Dev/fuyuajin/maxtext backend test by amd-fuyuajin · Pull Request #557 · AMD-AGI/Primus

amd-fuyuajin · 2026-02-18T20:34:55Z

No description provided.

yeandy

I'm wondering how many of these files we need?

primus/backends/maxtext/input_pipeline/_hf_data_processing.py
primus/backends/maxtext/input_pipeline/custom_packed_batch.py (I see this is deleted)
primus/backends/maxtext/layers/attention_op.py
primus/backends/maxtext/layers/attentions.py (I see this is deleted)
primus/backends/maxtext/metric_logger.py
primus/backends/maxtext/train.py
primus/backends/maxtext/train_utils.py

I think they were added in the past for the purposes of patching. @amd-fuyuajin do you know if these are getting patched into the MaxText codebase when you run the training? Even if it is, it might be the same code as what is found in rocm/jax-training:maxtext-v26.1 actually. @llying-001 might know best.

llying-001 · 2026-02-24T09:28:43Z

I'm wondering how many of these files we need?

primus/backends/maxtext/input_pipeline/_hf_data_processing.py

primus/backends/maxtext/input_pipeline/custom_packed_batch.py (I see this is deleted)

primus/backends/maxtext/layers/attention_op.py

primus/backends/maxtext/layers/attentions.py (I see this is deleted)
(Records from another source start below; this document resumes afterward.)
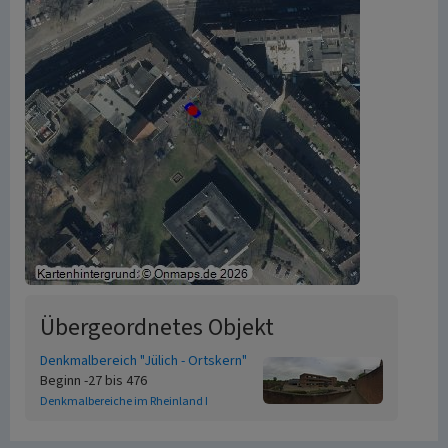
Übergeordnetes Objekt
Denkmalbereich "Jülich - Ortskern"
Beginn -27 bis 476
Denkmalbereiche im Rheinland I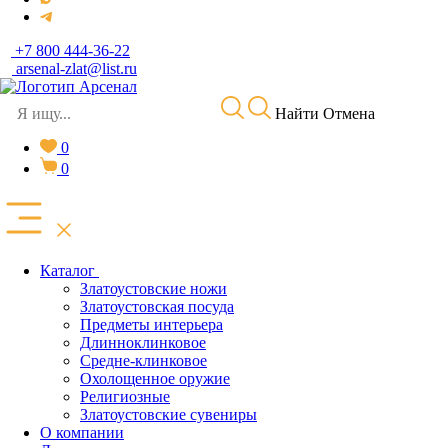
+7 800 444-36-22
arsenal-zlat@list.ru
Найти
Отмена
0
0
Каталог
Златоустовские ножи
Златоустовская посуда
Предметы интерьера
Длинноклинковое
Средне-клинковое
Охолощенное оружие
Религиозные
Златоустовские сувениры
О компании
primus/backends/maxtext/metric_logger.py

primus/backends/maxtext/train.py

primus/backends/maxtext/train_utils.py

I think they were added in the past for the purposes of patching. @amd-fuyuajin do you know if these are getting patched into the MaxText codebase when you run the training? Even if it is, it might be the same code as what is found in rocm/jax-training:maxtext-v26.1 actually. @llying-001 might know best.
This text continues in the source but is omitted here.